« A l’île Maurice, trois groupes humains se côtoient mais ne se rencontrent jamais…Mais l’école est un moyen de rencontre. Donc nous (La Fédération pour l’Interculturel et la Paix, FIP) essayons de faire en sorte que les écoles européennes, celles des écoles indiennes aillent visiter les écoles d’origine africaine, c’est-à-dire créoles. Nous distribuons des livres et essayons d’inciter ces enfants à échanger. »
J.MG. Le Clézio, Identité Nomade, éd. Robert Laffont, janvier 2024, p.117.

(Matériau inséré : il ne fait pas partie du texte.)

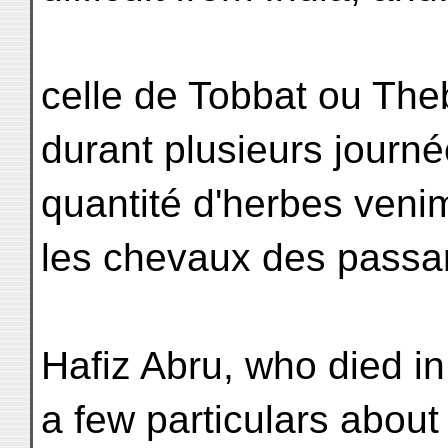
celle de Tobbat ou Theb
durant plusieurs journ
quantité d'herbes ven
les chevaux des passan
Hafiz Abru, who died in
a few particulars about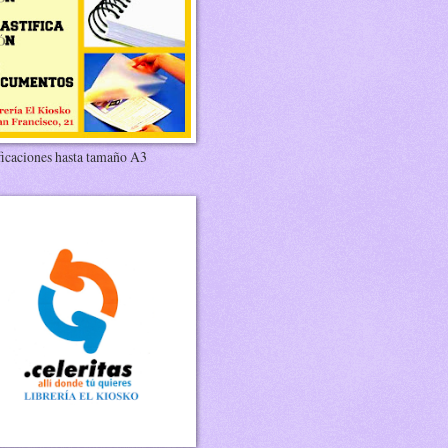
ficaciones hasta tamaño A3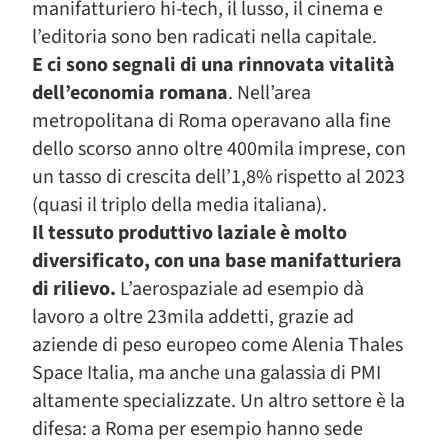
manifatturiero hi-tech, il lusso, il cinema e
l’editoria sono ben radicati nella capitale.
E ci sono segnali di una rinnovata vitalità
dell’economia romana
. Nell’area
metropolitana di Roma operavano alla fine
dello scorso anno oltre 400mila imprese, con
un tasso di crescita dell’1,8% rispetto al 2023
(quasi il triplo della media italiana).
Il tessuto produttivo laziale è molto
diversificato, con una base manifatturiera
di rilievo.
L’aerospaziale ad esempio dà
lavoro a oltre 23mila addetti, grazie ad
aziende di peso europeo come Alenia Thales
Space Italia, ma anche una galassia di PMI
altamente specializzate. Un altro settore è la
difesa: a Roma per esempio hanno sede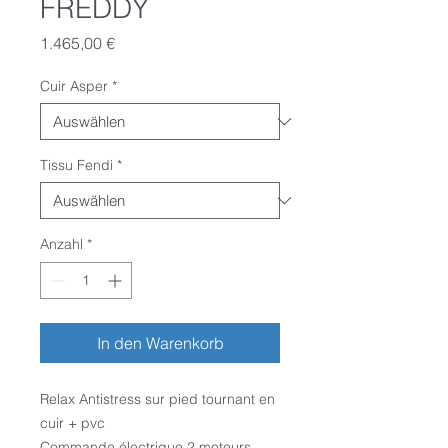
FREDDY
Preis
1.465,00 €
Cuir Asper
*
Tissu Fendi
*
Anzahl
*
In den Warenkorb
Relax Antistress sur pied tournant en
cuir + pvc
Commande électrique 2 moteurs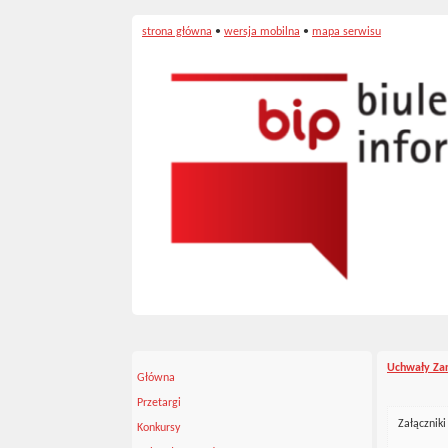
strona główna
•
wersja mobilna
•
mapa serwisu
Uchwały Za
Główna
Przetargi
Załączniki
Konkursy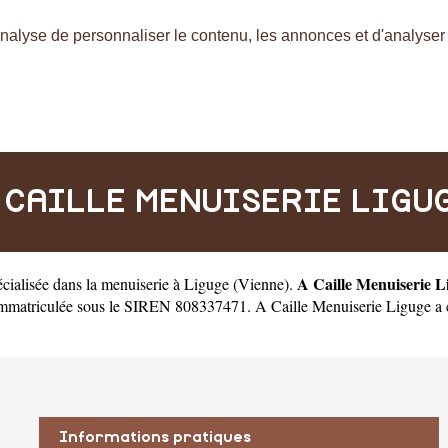
nalyse de personnaliser le contenu, les annonces et d'analyser n
 CAILLE MENUISERIE LIGU
A Caille Menuiserie L
écialisée dans la menuiserie à Liguge
(
Vienne
).
immatriculée sous le SIREN 808337471. A Caille Menuiserie Liguge a c
Informations pratiques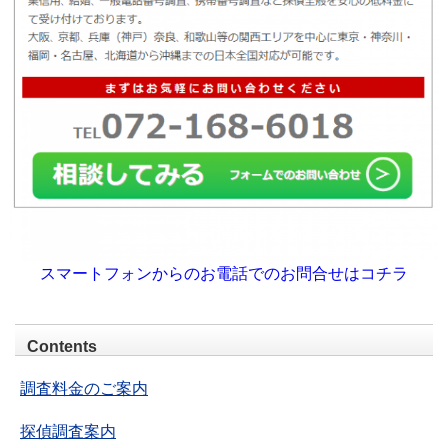
スマートフォンからのお電話でのお問合せはコチラ
Contents
調査料金のご案内
探偵調査案内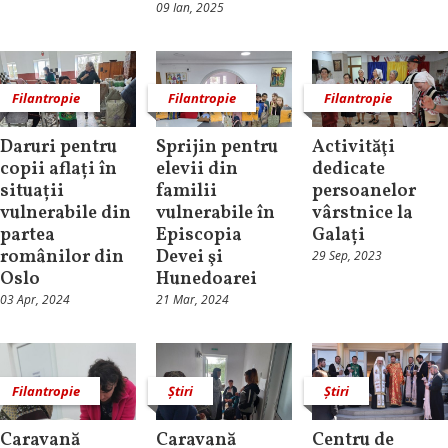
09 Ian, 2025
Filantropie
Filantropie
Filantropie
Daruri pentru
Sprijin pentru
Activităţi
copii aflați în
elevii din
dedicate
situații
familii
persoanelor
vulnerabile din
vulnerabile în
vârstnice la
partea
Episcopia
Galați
românilor din
Devei şi
29 Sep, 2023
Oslo
Hunedoarei
03 Apr, 2024
21 Mar, 2024
Filantropie
Știri
Știri
Caravană
Caravană
Centru de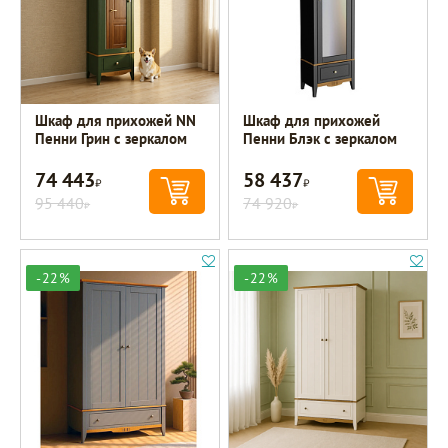
Шкаф для прихожей NN
Шкаф для прихожей
Пенни Грин с зеркалом
Пенни Блэк с зеркалом
74 443
58 437
Р
Р
95 440
74 920
Р
Р
-22%
-22%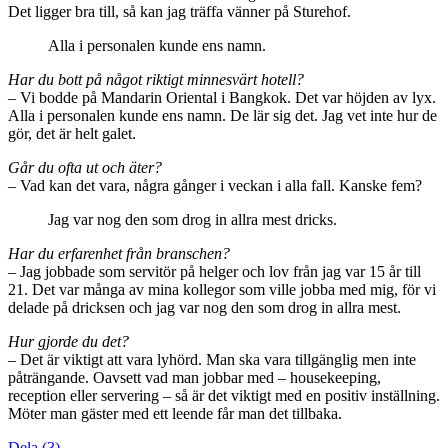
Det ligger bra till, så kan jag träffa vänner på Sturehof.
Alla i personalen kunde ens namn.
Har du bott på något riktigt minnesvärt hotell?
– Vi bodde på Mandarin Oriental i Bangkok. Det var höjden av lyx.
Alla i personalen kunde ens namn. De lär sig det. Jag vet inte hur de
gör, det är helt galet.
Går du ofta ut och äter?
– Vad kan det vara, några gånger i veckan i alla fall. Kanske fem?
Jag var nog den som drog in allra mest dricks.
Har du erfarenhet från branschen?
– Jag jobbade som servitör på helger och lov från jag var 15 år till
21. Det var många av mina kollegor som ville jobba med mig, för vi
delade på dricksen och jag var nog den som drog in allra mest.
Hur gjorde du det?
– Det är viktigt att vara lyhörd. Man ska vara tillgänglig men inte
påträngande. Oavsett vad man jobbar med – housekeeping,
reception eller servering – så är det viktigt med en positiv inställning.
Möter man gäster med ett leende får man det tillbaka.
Dela
(
3
)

S’il est possible que les auteurs, un universitaire sociologue reconnu, François Dubet, et une élue ancienne ministre de l’Éducation nationale, de l’Enseignement supérieur et de la Recherche, Najat Vallaud-Belkacem, aient par leur renommée attiré de nombreux auditeurs, le nombre des participants souhaitant une dédicace montre tout l’intérêt suscité par la conférence.
Le ton des exposés de l’universitaire et de la femme politique fut donné par la réponse de Najat Vallaud-Belkacem à l’animateur de ce débat. Celui-ci présentant l’ouvrage comme un écrit à quatre mains, l’auteure enchaîne par « on écrit avec une main ». Le ton de la conférence était donné. Si le thème traite de l’avenir des enfants et des adolescents, il est nécessaire que la rigueur des propositions politiques et des hypothèses scientifiques sur un sujet aussi sensible soit mis en perspective, et n’évite pas un peu d’ironie à l’encontre des oppositions que décision politique et résultats d’études sociologiques suscitent.
Les conférenciers veulent convaincre le public que la mixité sociale et cognitive est positive pour l’ensemble des scolaires.
L’intérêt de ce thème est confirmé, à titre d’exemple, par la fréquentation du site Educavox de l’Association nationale des @cteurs de l’école, An@é, qui a abordé ce thème en particulier à propos du « multilinguisme » et du « métissage ».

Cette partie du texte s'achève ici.